___ RECORDS TO PROCESS ___

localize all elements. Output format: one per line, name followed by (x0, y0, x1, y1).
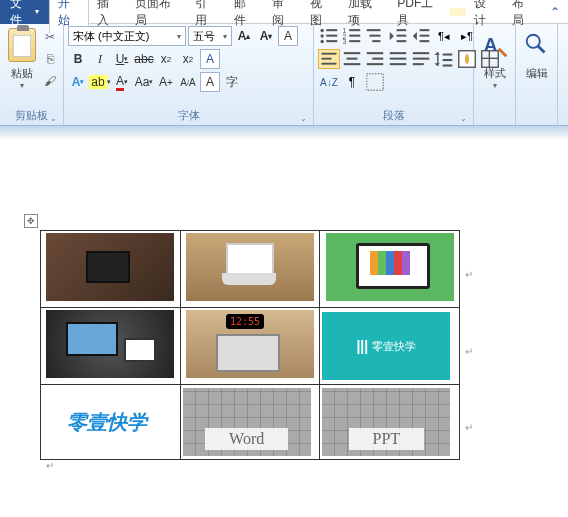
justify-button[interactable] (387, 49, 409, 69)
ltr-button[interactable]: ¶◂ (433, 26, 455, 46)
cell-keyboard-ppt[interactable]: PPT (322, 388, 450, 456)
cell-image[interactable] (186, 233, 314, 301)
svg-point-46 (526, 35, 539, 48)
svg-rect-32 (390, 63, 407, 65)
superscript-button[interactable]: x2 (178, 49, 198, 69)
cell-image[interactable] (46, 233, 174, 301)
svg-rect-25 (347, 58, 358, 60)
font-color-button[interactable]: A▾ (112, 72, 132, 92)
align-center-button[interactable] (341, 49, 363, 69)
document-table[interactable]: ↵ 零壹快学↵ 零壹快学 Word PPT↵ (40, 230, 460, 460)
svg-point-2 (320, 34, 323, 37)
paragraph-mark: ↵ (46, 460, 568, 471)
sort-button[interactable]: A↓Z (318, 72, 340, 92)
svg-rect-19 (420, 35, 430, 37)
cut-button[interactable]: ✂ (41, 28, 59, 46)
clear-format-button[interactable]: A (200, 49, 220, 69)
group-editing: 编辑 . (516, 24, 558, 125)
svg-rect-30 (390, 52, 407, 54)
shrink-font-button[interactable]: A▾ (256, 26, 276, 46)
svg-rect-17 (397, 40, 407, 42)
svg-rect-26 (344, 63, 361, 65)
svg-rect-34 (413, 58, 430, 60)
numbering-button[interactable]: 123 (341, 26, 363, 46)
char-border-button[interactable]: A (200, 72, 220, 92)
cell-image[interactable] (46, 310, 174, 378)
group-paragraph: 123 ¶◂ ▸¶ A↓Z ¶ (314, 24, 474, 125)
svg-point-4 (320, 40, 323, 43)
svg-rect-9 (349, 35, 360, 37)
line-spacing-button[interactable] (433, 49, 455, 69)
align-left-button[interactable] (318, 49, 340, 69)
cell-logo-teal[interactable]: 零壹快学 (322, 312, 450, 380)
svg-rect-16 (397, 35, 407, 37)
circle-char-button[interactable]: 字 (222, 72, 242, 92)
font-size-select[interactable]: 五号▾ (188, 26, 232, 46)
svg-rect-38 (443, 59, 453, 61)
strikethrough-button[interactable]: abc (134, 49, 154, 69)
svg-rect-1 (326, 29, 337, 31)
svg-rect-31 (390, 58, 407, 60)
svg-rect-7 (349, 29, 360, 31)
bullets-button[interactable] (318, 26, 340, 46)
table-row[interactable]: ↵ (41, 231, 460, 308)
group-label-font: 字体 (68, 106, 309, 125)
align-right-button[interactable] (364, 49, 386, 69)
editing-label: 编辑 (526, 66, 548, 81)
cell-image[interactable] (186, 310, 314, 378)
group-font: 宋体 (中文正文)▾ 五号▾ A▴ A▾ A B I U▾ abc x2 x2 … (64, 24, 314, 125)
cell-image[interactable] (326, 233, 454, 301)
copy-button[interactable]: ⎘ (41, 50, 59, 68)
svg-rect-35 (413, 63, 424, 65)
cell-keyboard-word[interactable]: Word (183, 388, 311, 456)
snap-grid-button[interactable] (364, 72, 386, 92)
change-case-button[interactable]: A (278, 26, 298, 46)
multilevel-list-button[interactable] (364, 26, 386, 46)
font-name-select[interactable]: 宋体 (中文正文)▾ (68, 26, 186, 46)
svg-rect-15 (397, 29, 407, 31)
distribute-button[interactable] (410, 49, 432, 69)
svg-rect-12 (367, 29, 381, 31)
ribbon: 粘贴 ▾ ✂ ⎘ 🖌 剪贴板 宋体 (中文正文)▾ 五号▾ A▴ A▾ A B … (0, 24, 568, 126)
svg-rect-36 (437, 52, 438, 66)
document-area[interactable]: ✥ ↵ 零壹快学↵ 零壹快学 Word PPT↵ ↵ (0, 140, 568, 471)
svg-rect-13 (370, 35, 381, 37)
svg-rect-18 (420, 29, 430, 31)
show-marks-button[interactable]: ¶ (341, 72, 363, 92)
increase-indent-button[interactable] (410, 26, 432, 46)
group-styles: A 样式 ▾ . (474, 24, 516, 125)
svg-text:3: 3 (342, 38, 346, 45)
svg-rect-44 (367, 74, 384, 91)
svg-rect-37 (443, 54, 453, 56)
cell-text-blue[interactable]: 零壹快学 (43, 388, 171, 456)
ribbon-collapse[interactable]: ⌃ (542, 1, 568, 23)
tab-bar: 文件 ▾ 开始 插入 页面布局 引用 邮件 审阅 视图 加载项 PDF工具 设计… (0, 0, 568, 24)
paste-button[interactable]: 粘贴 ▾ (4, 26, 39, 90)
tab-file[interactable]: 文件 ▾ (0, 0, 49, 24)
svg-rect-14 (372, 40, 380, 42)
table-move-handle[interactable]: ✥ (24, 214, 38, 228)
table-row[interactable]: 零壹快学↵ (41, 308, 460, 385)
svg-rect-11 (349, 40, 360, 42)
decrease-indent-button[interactable] (387, 26, 409, 46)
group-clipboard: 粘贴 ▾ ✂ ⎘ 🖌 剪贴板 (0, 24, 64, 125)
italic-button[interactable]: I (90, 49, 110, 69)
highlight-button[interactable]: ab▾ (90, 72, 110, 92)
table-row[interactable]: 零壹快学 Word PPT↵ (41, 385, 460, 460)
phonetic-guide-button[interactable]: A/A (178, 72, 198, 92)
paste-label: 粘贴 (11, 66, 33, 81)
subscript-button[interactable]: x2 (156, 49, 176, 69)
group-label-clipboard: 剪贴板 (4, 106, 59, 125)
text-effects-button[interactable]: A▾ (68, 72, 88, 92)
styles-icon[interactable]: A (480, 30, 510, 60)
format-painter-button[interactable]: 🖌 (41, 72, 59, 90)
enclose-char-button[interactable]: A+ (156, 72, 176, 92)
bold-button[interactable]: B (68, 49, 88, 69)
svg-rect-22 (322, 58, 332, 60)
char-shading-button[interactable]: Aa▾ (134, 72, 154, 92)
svg-rect-23 (322, 63, 337, 65)
context-tab-group (450, 8, 466, 16)
grow-font-button[interactable]: A▴ (234, 26, 254, 46)
find-icon[interactable] (522, 30, 552, 60)
underline-button[interactable]: U▾ (112, 49, 132, 69)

___

**WHAT THE TASK ASKS**
The answer consists of the records repeated exactly, without any images.

**EXERCISE ANSWER**
localize all elements. Output format: one per line, name followed by (x0, y0, x1, y1).
justify-button[interactable] (387, 49, 409, 69)
ltr-button[interactable]: ¶◂ (433, 26, 455, 46)
cell-keyboard-ppt[interactable]: PPT (322, 388, 450, 456)
cell-image[interactable] (186, 233, 314, 301)
svg-point-46 (526, 35, 539, 48)
svg-rect-32 (390, 63, 407, 65)
superscript-button[interactable]: x2 (178, 49, 198, 69)
cell-image[interactable] (46, 233, 174, 301)
svg-rect-25 (347, 58, 358, 60)
font-color-button[interactable]: A▾ (112, 72, 132, 92)
align-center-button[interactable] (341, 49, 363, 69)
document-table[interactable]: ↵ 零壹快学↵ 零壹快学 Word PPT↵ (40, 230, 460, 460)
svg-point-2 (320, 34, 323, 37)
paragraph-mark: ↵ (46, 460, 568, 471)
sort-button[interactable]: A↓Z (318, 72, 340, 92)
svg-rect-19 (420, 35, 430, 37)
cut-button[interactable]: ✂ (41, 28, 59, 46)
clear-format-button[interactable]: A (200, 49, 220, 69)
group-editing: 编辑 . (516, 24, 558, 125)
svg-rect-30 (390, 52, 407, 54)
shrink-font-button[interactable]: A▾ (256, 26, 276, 46)
svg-rect-17 (397, 40, 407, 42)
svg-rect-26 (344, 63, 361, 65)
svg-rect-34 (413, 58, 430, 60)
numbering-button[interactable]: 123 (341, 26, 363, 46)
char-border-button[interactable]: A (200, 72, 220, 92)
cell-image[interactable] (46, 310, 174, 378)
group-paragraph: 123 ¶◂ ▸¶ A↓Z ¶ (314, 24, 474, 125)
svg-point-4 (320, 40, 323, 43)
svg-rect-9 (349, 35, 360, 37)
line-spacing-button[interactable] (433, 49, 455, 69)
align-left-button[interactable] (318, 49, 340, 69)
cell-logo-teal[interactable]: 零壹快学 (322, 312, 450, 380)
svg-rect-16 (397, 35, 407, 37)
circle-char-button[interactable]: 字 (222, 72, 242, 92)
font-size-select[interactable]: 五号▾ (188, 26, 232, 46)
svg-rect-38 (443, 59, 453, 61)
strikethrough-button[interactable]: abc (134, 49, 154, 69)
svg-rect-1 (326, 29, 337, 31)
svg-rect-31 (390, 58, 407, 60)
svg-rect-7 (349, 29, 360, 31)
bullets-button[interactable] (318, 26, 340, 46)
table-row[interactable]: ↵ (41, 231, 460, 308)
group-label-font: 字体 (68, 106, 309, 125)
align-right-button[interactable] (364, 49, 386, 69)
editing-label: 编辑 (526, 66, 548, 81)
cell-image[interactable] (186, 310, 314, 378)
group-font: 宋体 (中文正文)▾ 五号▾ A▴ A▾ A B I U▾ abc x2 x2 … (64, 24, 314, 125)
cell-image[interactable] (326, 233, 454, 301)
copy-button[interactable]: ⎘ (41, 50, 59, 68)
svg-rect-35 (413, 63, 424, 65)
cell-keyboard-word[interactable]: Word (183, 388, 311, 456)
snap-grid-button[interactable] (364, 72, 386, 92)
change-case-button[interactable]: A (278, 26, 298, 46)
multilevel-list-button[interactable] (364, 26, 386, 46)
font-name-select[interactable]: 宋体 (中文正文)▾ (68, 26, 186, 46)
svg-rect-15 (397, 29, 407, 31)
distribute-button[interactable] (410, 49, 432, 69)
svg-rect-12 (367, 29, 381, 31)
ribbon: 粘贴 ▾ ✂ ⎘ 🖌 剪贴板 宋体 (中文正文)▾ 五号▾ A▴ A▾ A B … (0, 24, 568, 126)
svg-rect-36 (437, 52, 438, 66)
document-area[interactable]: ✥ ↵ 零壹快学↵ 零壹快学 Word PPT↵ ↵ (0, 140, 568, 471)
svg-rect-13 (370, 35, 381, 37)
svg-rect-18 (420, 29, 430, 31)
show-marks-button[interactable]: ¶ (341, 72, 363, 92)
increase-indent-button[interactable] (410, 26, 432, 46)
group-styles: A 样式 ▾ . (474, 24, 516, 125)
svg-text:3: 3 (342, 38, 346, 45)
svg-rect-44 (367, 74, 384, 91)
svg-rect-37 (443, 54, 453, 56)
cell-text-blue[interactable]: 零壹快学 (43, 388, 171, 456)
ribbon-collapse[interactable]: ⌃ (542, 1, 568, 23)
tab-bar: 文件 ▾ 开始 插入 页面布局 引用 邮件 审阅 视图 加载项 PDF工具 设计… (0, 0, 568, 24)
paste-button[interactable]: 粘贴 ▾ (4, 26, 39, 90)
tab-file[interactable]: 文件 ▾ (0, 0, 49, 24)
svg-rect-14 (372, 40, 380, 42)
table-move-handle[interactable]: ✥ (24, 214, 38, 228)
table-row[interactable]: 零壹快学↵ (41, 308, 460, 385)
svg-rect-11 (349, 40, 360, 42)
decrease-indent-button[interactable] (387, 26, 409, 46)
group-clipboard: 粘贴 ▾ ✂ ⎘ 🖌 剪贴板 (0, 24, 64, 125)
italic-button[interactable]: I (90, 49, 110, 69)
highlight-button[interactable]: ab▾ (90, 72, 110, 92)
table-row[interactable]: 零壹快学 Word PPT↵ (41, 385, 460, 460)
phonetic-guide-button[interactable]: A/A (178, 72, 198, 92)
paste-label: 粘贴 (11, 66, 33, 81)
subscript-button[interactable]: x2 (156, 49, 176, 69)
group-label-clipboard: 剪贴板 (4, 106, 59, 125)
text-effects-button[interactable]: A▾ (68, 72, 88, 92)
styles-icon[interactable]: A (480, 30, 510, 60)
format-painter-button[interactable]: 🖌 (41, 72, 59, 90)
enclose-char-button[interactable]: A+ (156, 72, 176, 92)
bold-button[interactable]: B (68, 49, 88, 69)
svg-rect-22 (322, 58, 332, 60)
char-shading-button[interactable]: Aa▾ (134, 72, 154, 92)
svg-rect-23 (322, 63, 337, 65)
context-tab-group (450, 8, 466, 16)
grow-font-button[interactable]: A▴ (234, 26, 254, 46)
find-icon[interactable] (522, 30, 552, 60)
underline-button[interactable]: U▾ (112, 49, 132, 69)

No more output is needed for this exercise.